I took delivery yesterday of two books. The first, The Indelible Image is by one of my favourite writers, Ben Witherington. It is the first volume in a two volume work on New Testament Theology and Ethics. As I teach Ethics and with my main interest lying in the New Testament, it is a book which brings together my two principal concerns. As is to be expected, Ben's book is scholarly, well-written, full of insights, and devout: the fruit of many years of research and study. I expect to not only enjoy reading it thoroughly, but to be referring to it for many years to come.
What to say about the second? It is the Deliverance of God by Douglas Campbell. At 1,218 pages, it certainly is not a light read, but it is, nevertheless, getting rave notices on the Internet. Many are claiming, including Campbell himself, that it will revolutionize our understanding of Paul's theology and change Pauline studies forever. You get the idea.
The book clearly covers a great deal of ground tackles many difficult and controversial areas and, again, represents a large amount of research. I am always worried, though, when people claim to be the first really to understand Paul or some other part of the Bible. I find that a bit difficult to believe and not a little arrogant! Campbell basically dismisses most other interpreters of Paul as simply wrong and mistaken. He alone has decoded the mystery which is Paul.

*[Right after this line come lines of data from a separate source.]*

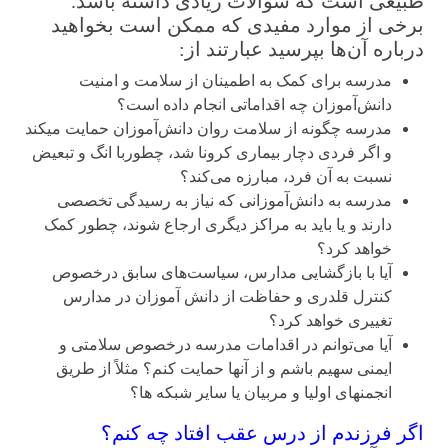
طبیعی است که سوالات زیادی داشته باشد.
برخی از موارد مفیدی که ممکن است بخواهید
درباره آن‌ها بپرسید عبارتند از:
مدرسه برای کمک به اطمینان از سلامت و امنیت
دانش‌آموزان چه اقداماتی انجام داده است؟
مدرسه چگونه از سلامت روان دانش‌آموزان حمایت می­کند
و اگر فردی دچار بیماری کرونا شد، چطوربا انگ و تبعیض
نسبت به آن فرد، مبارزه می‌کند؟
مدرسه به دانش‌آموزانی که نیاز به رسیدگی تخصصی
دارند و یا باید به مراکز دیگری ارجاع شوند، چطور کمک
خواهد کرد؟
آیا با بازگشایی مدارس، سیاست‌های سابق درخصوص
کنترل قلدری و حفاظت از دانش­ آموزان در مدارس
تغییری خواهد کرد؟
آیا می‌توانم در اقدامات مدرسه درخصوص سلامتی و
ایمنی سهیم باشم و از آنها حمایت کنم؟ مثلاً از طریق
انجمن­های اولیا و مربیان یا سایر شبکه ­ها؟
اگر فرزندم از درس عقب افتاد چه کنم؟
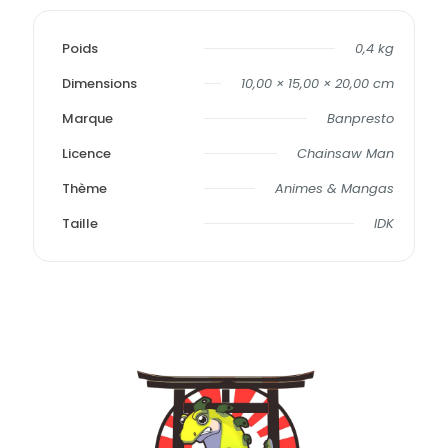
Poids
0,4 kg
Dimensions
10,00 × 15,00 × 20,00 cm
Marque
Banpresto
Licence
Chainsaw Man
Thème
Animes & Mangas
Taille
IDK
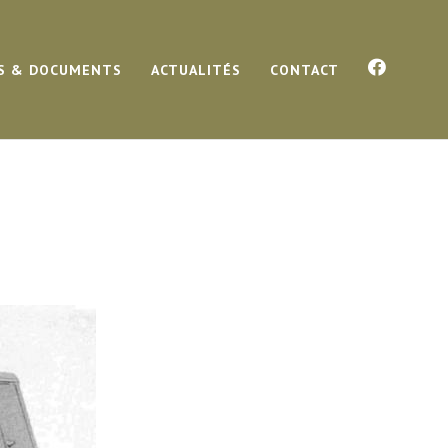
S & DOCUMENTS
ACTUALITÉS
CONTACT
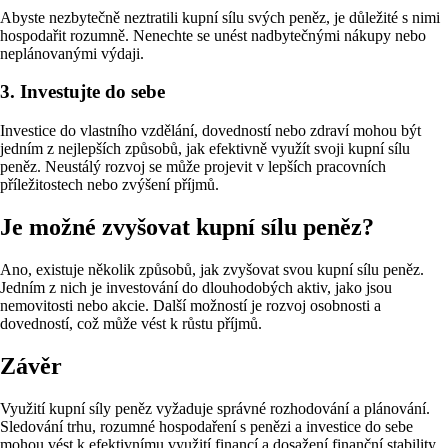
Abyste nezbytečně neztratili kupní sílu svých peněz, je důležité s nimi
hospodařit rozumně. Nenechte se unést nadbytečnými nákupy nebo
neplánovanými výdaji.
3. Investujte do sebe
Investice do vlastního vzdělání, dovedností nebo zdraví mohou být
jedním z nejlepších způsobů, jak efektivně využít svoji kupní sílu
peněz. Neustálý rozvoj se může projevit v lepších pracovních
příležitostech nebo zvýšení příjmů.
Je možné zvyšovat kupní sílu peněz?
Ano, existuje několik způsobů, jak zvyšovat svou kupní sílu peněz.
Jedním z nich je investování do dlouhodobých aktiv, jako jsou
nemovitosti nebo akcie. Další možností je rozvoj osobnosti a
dovedností, což může vést k růstu příjmů.
Závěr
Využití kupní síly peněz vyžaduje správné rozhodování a plánování.
Sledování trhu, rozumné hospodaření s penězi a investice do sebe
mohou vést k efektivnímu využití financí a dosažení finanční stability.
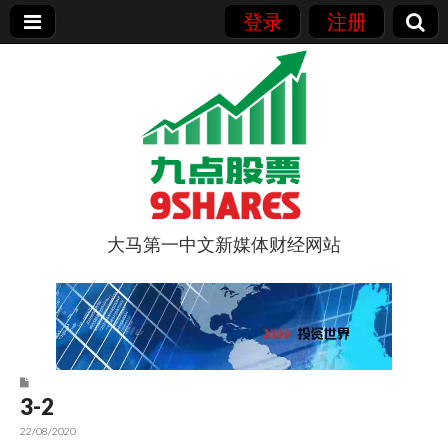
登录
注册
大马第一中文新媒体财经网站
9点股票
3-2
22/08/2020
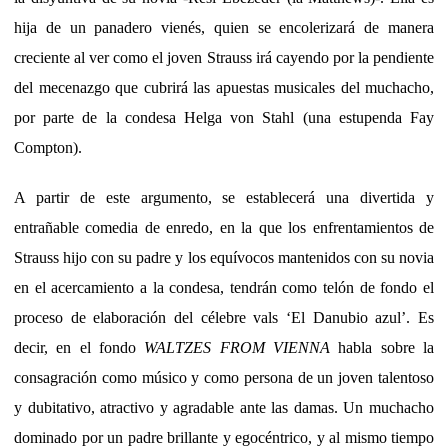
hija de un panadero vienés, quien se encolerizará de manera
creciente al ver como el joven Strauss irá cayendo por la pendiente
del mecenazgo que cubrirá las apuestas musicales del muchacho,
por parte de la condesa Helga von Stahl (una estupenda Fay
Compton).
A partir de este argumento, se establecerá una divertida y
entrañable comedia de enredo, en la que los enfrentamientos de
Strauss hijo con su padre y los equívocos mantenidos con su novia
en el acercamiento a la condesa, tendrán como telón de fondo el
proceso de elaboración del célebre vals ‘El Danubio azul’. Es
decir, en el fondo
WALTZES FROM VIENNA
habla sobre la
consagración como músico y como persona de un joven talentoso
y dubitativo, atractivo y agradable ante las damas. Un muchacho
dominado por un padre brillante y egocéntrico, y al mismo tiempo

I am looking forward to reading it fully, if only to see what all the fuss is about. I have, however, read parts of it and am a bit bemused. You will know the story of the Emperor's new clothes. How a group of tailors convince everyone that they have made the Emperor a magical new set of clothes that only the wise and clever can see. Everyone pretends that they can see the clothes not wanting to appear foolish. It takes a little boy to shout out, 'The Emperor has no clothes on!' before anyone realizes the deceit.
I wonder if this book may be an academic set of Emperor's new clothes. Campbell in interpreting Romans, for example, claims that in Romans 1-4, Paul is, in fact, saying precisely the opposite to what basically everyone has ever thought that he was saying. Paul, Campbell alleges, is arguing with a 'Teacher' in Rome (although Paul never actually says this is what he is doing) with whom he disagrees and in doing so quotes his argument at length. So, for example, Romans 1:18-32 is a 'speech in person', that is, Paul is giving the Teacher's argument not his own.

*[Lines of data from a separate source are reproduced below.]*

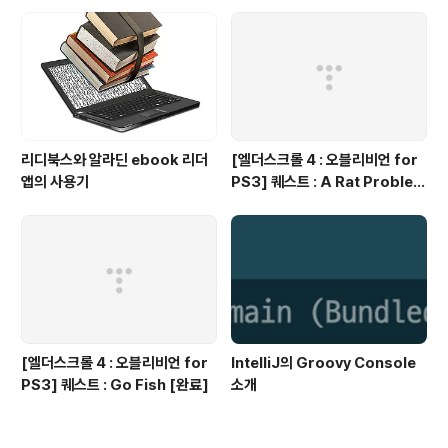
리디북스와 알라딘 ebook 리더
[엘더스크롤 4 : 오블리비언 for
앱의 사용기
PS3] 퀘스트 : A Rat Problem
[완료]
[엘더스크롤 4 : 오블리비언 for
IntelliJ의 Groovy Console
PS3] 퀘스트 : Go Fish [완료]
소개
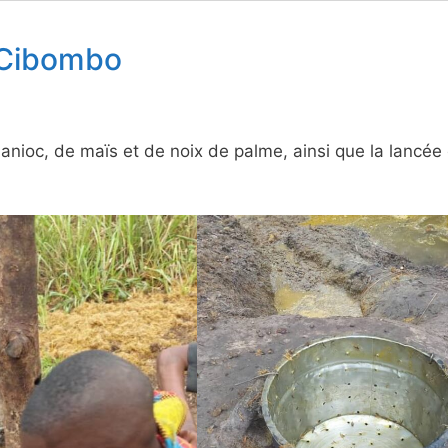
 Cibombo
nioc, de maïs et de noix de palme, ainsi que la lancée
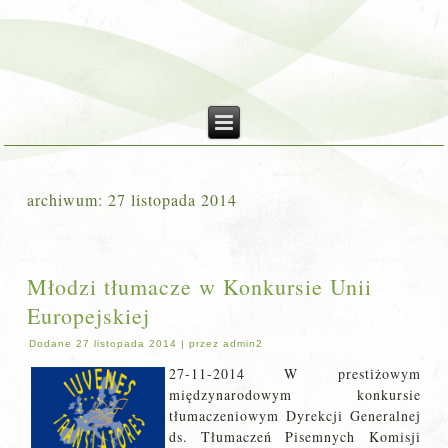
archiwum:
27 listopada 2014
Młodzi tłumacze w Konkursie Unii
Europejskiej
Dodane
27 listopada 2014
|
przez
admin2
27-11-2014 W prestiżowym
międzynarodowym konkursie
tłumaczeniowym Dyrekcji Generalnej
ds. Tłumaczeń Pisemnych Komisji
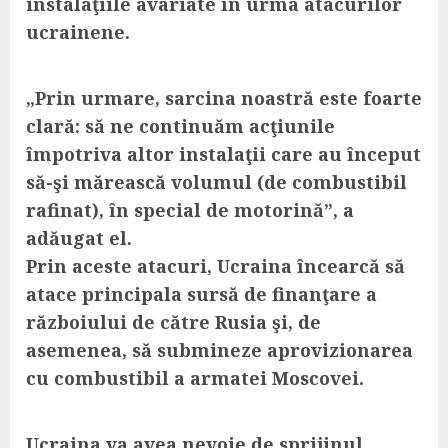
instalaţiile avariate în urma atacurilor
ucrainene.
„Prin urmare, sarcina noastră este foarte
clară: să ne continuăm acţiunile
împotriva altor instalaţii care au început
să-şi mărească volumul (de combustibil
rafinat), în special de motorină”, a
adăugat el.
Prin aceste atacuri, Ucraina încearcă să
atace principala sursă de finanţare a
războiului de către Rusia şi, de
asemenea, să submineze aprovizionarea
cu combustibil a armatei Moscovei.
Ucraina va avea nevoie de sprijinul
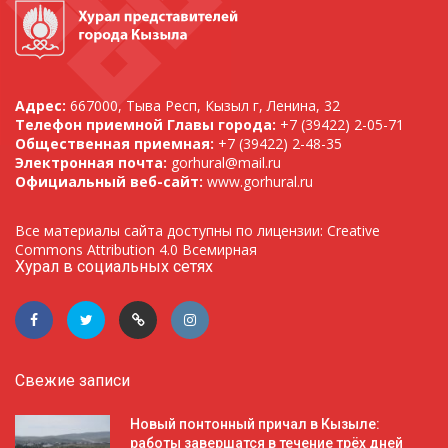
Адрес:
667000, Тыва Респ, Кызыл г, Ленина, 32
Телефон приемной Главы города:
+7 (39422) 2-05-71
Общественная приемная:
+7 (39422) 2-48-35
Электронная почта:
gorhural@mail.ru
Официальный веб-сайт:
www.gorhural.ru
Все материалы сайта доступны по лицензии: Creative
Commons Attribution 4.0 Всемирная
Хурал в социальных сетях
Свежие записи
Новый понтонный причал в Кызыле:
работы завершатся в течение трёх дней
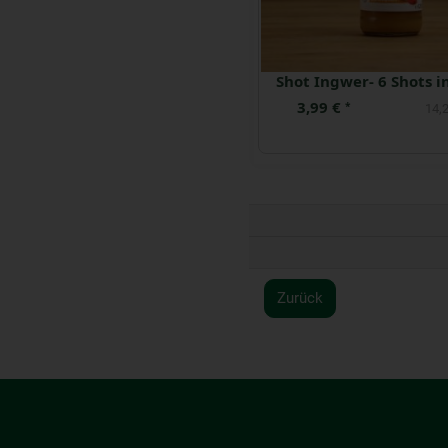
Kamillentee 20 TB
2,29 €
3,99 €
*
*
76,33 € / kg
14,2
Zurück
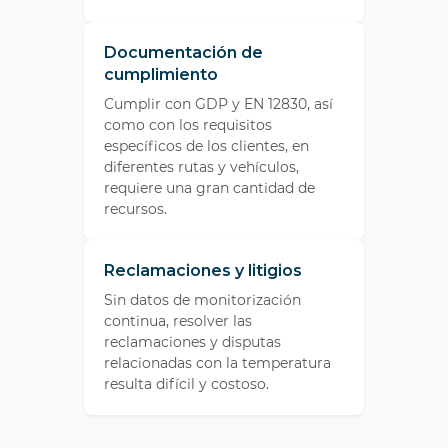
Documentación de
cumplimiento
Cumplir con GDP y EN 12830, así
como con los requisitos
específicos de los clientes, en
diferentes rutas y vehículos,
requiere una gran cantidad de
recursos.
Reclamaciones y litigios
Sin datos de monitorización
continua, resolver las
reclamaciones y disputas
relacionadas con la temperatura
resulta difícil y costoso.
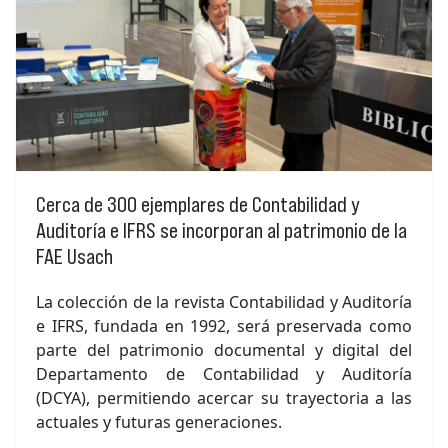
Cerca de 300 ejemplares de Contabilidad y
Auditoría e IFRS se incorporan al patrimonio de la
FAE Usach
La colección de la revista Contabilidad y Auditoría
e IFRS, fundada en 1992, será preservada como
parte del patrimonio documental y digital del
Departamento de Contabilidad y Auditoría
(DCYA), permitiendo acercar su trayectoria a las
actuales y futuras generaciones.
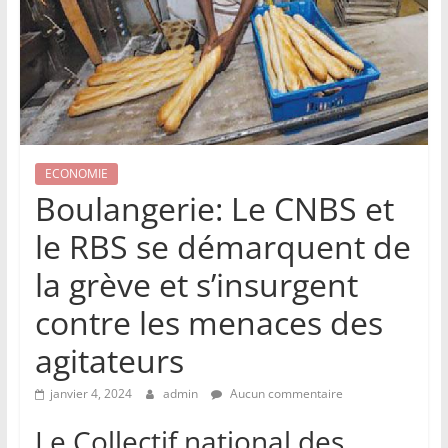
ECONOMIE
Boulangerie: Le CNBS et
le RBS se démarquent de
la grève et s’insurgent
contre les menaces des
agitateurs
janvier 4, 2024
admin
Aucun commentaire
Le Collectif national des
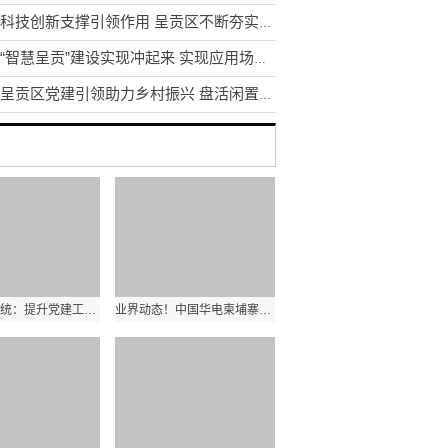
发挥科技创新支撑引领作用 呈贡区不断夯实区域创新体系建设
昆明“智慧呈贡”建设实现冲起来 实现应用场景1到N的推广
昆明呈贡区党建引领助力乡村振兴 盘活闲置土地资源200余亩
云南教育系统：提升党建工作质量是办学治校的基本功和生命线
业界动态！中国华电柬埔寨西港项目首台机组顺利通过试验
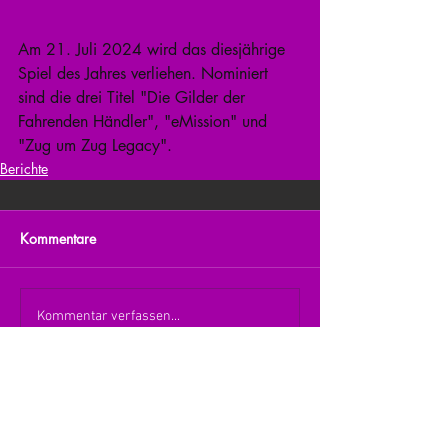
Am 21. Juli 2024 wird das diesjährige 
Spiel des Jahres verliehen. Nominiert 
sind die drei Titel "Die Gilder der 
Fahrenden Händler", "eMission" und 
"Zug um Zug Legacy".
Berichte
Kommentare
Kommentar verfassen...
zurück zur Übersicht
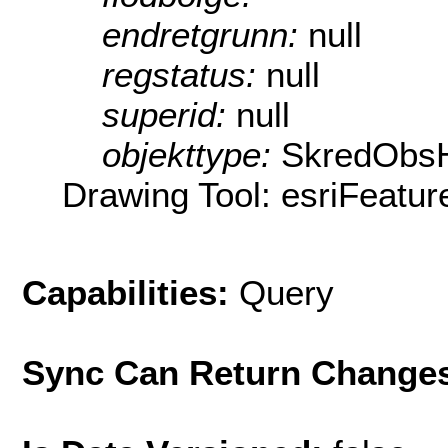
endretgrunn:
null
regstatus:
null
superid:
null
objekttype:
SkredObsH
Drawing Tool: esriFeatur
Capabilities:
Query
Sync Can Return Change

Now I know that there are some things in Paul, which, as Peter puts it, are hard to understand, but if Campbell is right then Paul is not only hard to understand, but basically impossible. It would mean that for 2,000 years no-one has been reading the most important work of Christian theology in anything like the right way. If this is the case, then I would suggest that we just abandon all study of the Bible as a waste of time and get on without it.
I don't think it is the case, however. The book is clever, no doubt. Just as the tailors who made the Emperor's clothes were clever. But the joke is on us if we let ourselves be convinced by such extravagant claims.